§ Problem requirements
Determine how many lines below hold the string "giocatori". Reply with the number alone.

§ Records supplied
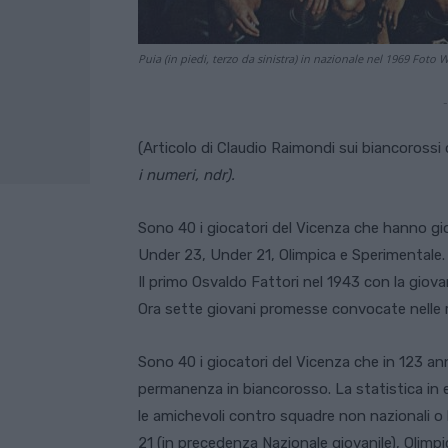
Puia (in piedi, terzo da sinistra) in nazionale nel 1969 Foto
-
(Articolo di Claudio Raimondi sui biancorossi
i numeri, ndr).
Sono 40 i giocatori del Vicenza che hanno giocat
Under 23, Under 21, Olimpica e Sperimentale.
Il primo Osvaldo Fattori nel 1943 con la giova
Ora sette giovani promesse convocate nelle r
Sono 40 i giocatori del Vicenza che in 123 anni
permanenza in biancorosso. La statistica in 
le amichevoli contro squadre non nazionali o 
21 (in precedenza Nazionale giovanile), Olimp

==

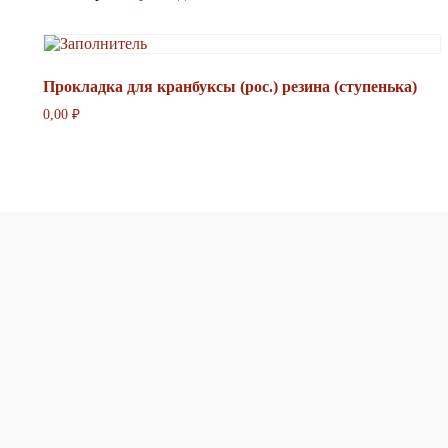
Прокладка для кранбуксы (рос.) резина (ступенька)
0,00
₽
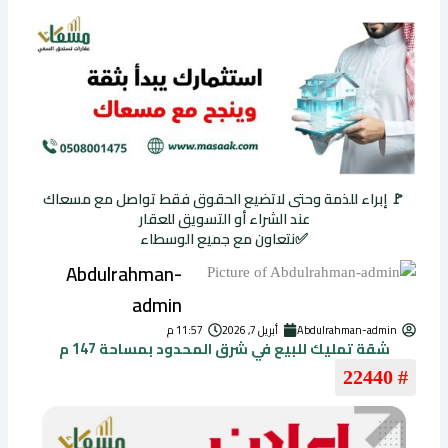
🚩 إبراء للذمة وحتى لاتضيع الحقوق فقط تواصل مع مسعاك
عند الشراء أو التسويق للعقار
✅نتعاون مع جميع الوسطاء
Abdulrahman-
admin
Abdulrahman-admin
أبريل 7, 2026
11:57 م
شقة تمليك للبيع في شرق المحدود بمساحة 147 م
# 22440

§ Solution to this exercise
2